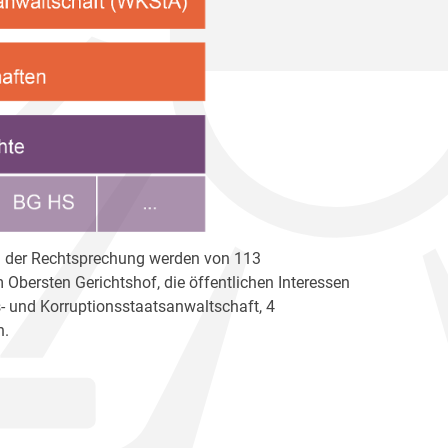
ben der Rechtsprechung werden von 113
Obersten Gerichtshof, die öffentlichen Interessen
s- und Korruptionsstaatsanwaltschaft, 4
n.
* * *
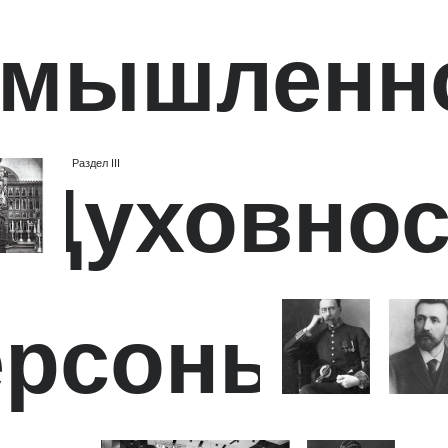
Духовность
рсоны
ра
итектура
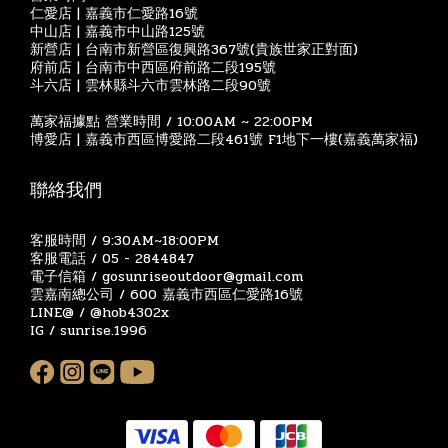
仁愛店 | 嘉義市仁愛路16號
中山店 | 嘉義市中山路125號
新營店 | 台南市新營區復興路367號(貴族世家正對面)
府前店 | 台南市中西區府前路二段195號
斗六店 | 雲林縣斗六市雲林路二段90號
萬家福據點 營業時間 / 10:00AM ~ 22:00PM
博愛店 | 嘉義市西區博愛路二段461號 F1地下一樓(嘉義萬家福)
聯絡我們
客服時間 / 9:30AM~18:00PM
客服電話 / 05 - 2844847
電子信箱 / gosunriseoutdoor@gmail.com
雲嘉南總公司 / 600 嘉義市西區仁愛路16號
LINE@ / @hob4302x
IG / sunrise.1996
* * *
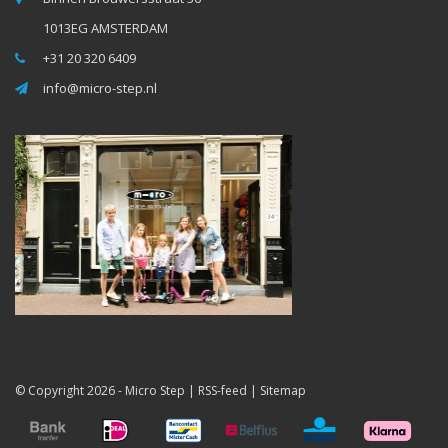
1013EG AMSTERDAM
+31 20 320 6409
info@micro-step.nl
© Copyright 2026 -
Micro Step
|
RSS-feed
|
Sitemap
* * *
__ACTIVITY__. Using the entries above, return exactly the lines from the line with "客服電話 / 05 - 2844847" to the line with "IG / sunrise.1996", counting both of those lines.

__SOLUTION FOR THIS PROBLEM__.
客服電話 / 05 - 2844847
電子信箱 / gosunriseoutdoor@gmail.com
雲嘉南總公司 / 600 嘉義市西區仁愛路16號
LINE@ / @hob4302x
IG / sunrise.1996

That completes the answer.